# What to do
Each line below must be reproduced exactly, though the pictures are to be dropped.

# Extracted records
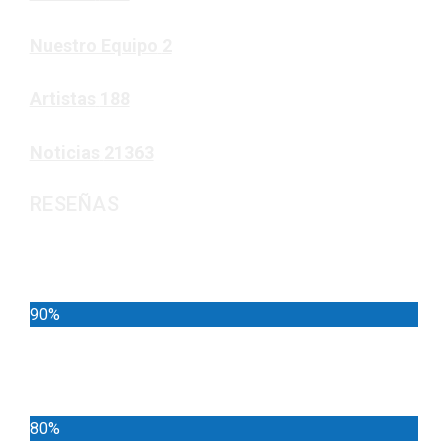
Nuestro Equipo
2
Artistas
188
Noticias
21363
RESEÑAS
Noticias
90%
Deportes
80%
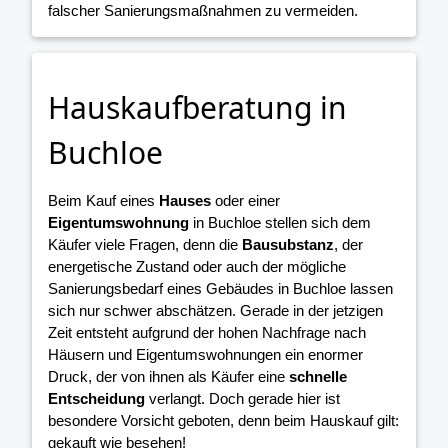
falscher Sanierungsmaßnahmen zu vermeiden.
Hauskaufberatung in
Buchloe
Beim Kauf eines
Hauses
oder einer
Eigentumswohnung
in Buchloe stellen sich dem
Käufer viele Fragen, denn die
Bausubstanz
, der
energetische Zustand oder auch der mögliche
Sanierungsbedarf eines Gebäudes in Buchloe lassen
sich nur schwer abschätzen. Gerade in der jetzigen
Zeit entsteht aufgrund der hohen Nachfrage nach
Häusern und Eigentumswohnungen ein enormer
Druck, der von ihnen als Käufer eine
schnelle
Entscheidung
verlangt. Doch gerade hier ist
besondere Vorsicht geboten, denn beim Hauskauf gilt:
gekauft wie besehen!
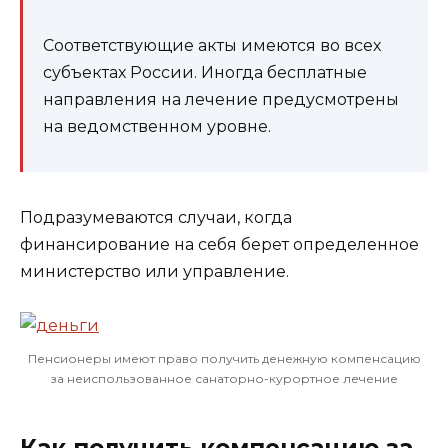
Соответствующие акты имеются во всех
субъектах России. Иногда бесплатные
направления на лечение предусмотрены
на ведомственном уровне.
Подразумеваются случаи, когда
финансирование на себя берет определенное
министерство или управление.
Пенсионеры имеют право получить денежную компенсацию
за неиспользованное санаторно-курортное лечение
Как получить компенсацию за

# Written solution
Nuestro Equipo
2
Artistas
188
Noticias
21363
RESEÑAS
Noticias
90%
Deportes
80%
falscher Sanierungsmaßnahmen zu vermeiden.
Hauskaufberatung in
Buchloe
Beim Kauf eines
Hauses
oder einer
Eigentumswohnung
in Buchloe stellen sich dem
Käufer viele Fragen, denn die
Bausubstanz
, der
energetische Zustand oder auch der mögliche
Sanierungsbedarf eines Gebäudes in Buchloe lassen
sich nur schwer abschätzen. Gerade in der jetzigen
Zeit entsteht aufgrund der hohen Nachfrage nach
Häusern und Eigentumswohnungen ein enormer
Druck, der von ihnen als Käufer eine
schnelle
Entscheidung
verlangt. Doch gerade hier ist
besondere Vorsicht geboten, denn beim Hauskauf gilt:
gekauft wie besehen!
Соответствующие акты имеются во всех
субъектах России. Иногда бесплатные
направления на лечение предусмотрены
на ведомственном уровне.
Подразумеваются случаи, когда
финансирование на себя берет определенное
министерство или управление.
Пенсионеры имеют право получить денежную компенсацию
за неиспользованное санаторно-курортное лечение
Как получить компенсацию за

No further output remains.